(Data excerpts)
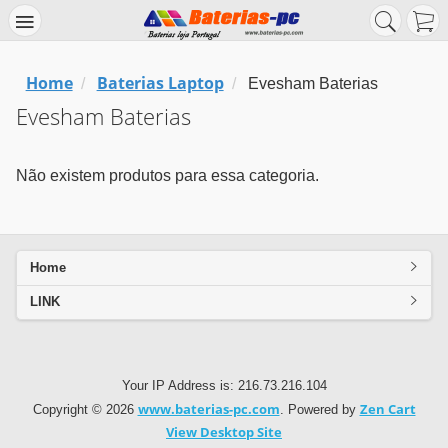
Home
Baterias Laptop
/
/
Evesham Baterias
Evesham Baterias
Não existem produtos para essa categoria.
Home
LINK
Your IP Address is: 216.73.216.104
www.baterias-pc.com
Zen Cart
Copyright © 2026
. Powered by
View Desktop Site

EXERCISE:
Although the records contain pictures, only the text should be copied, exactly as it stands.

SOLUTION FOR THIS TASK:
Home
Baterias Laptop
/
/
Evesham Baterias
Evesham Baterias
Não existem produtos para essa categoria.
Home
LINK
Your IP Address is: 216.73.216.104
www.baterias-pc.com
Zen Cart
Copyright © 2026
. Powered by
View Desktop Site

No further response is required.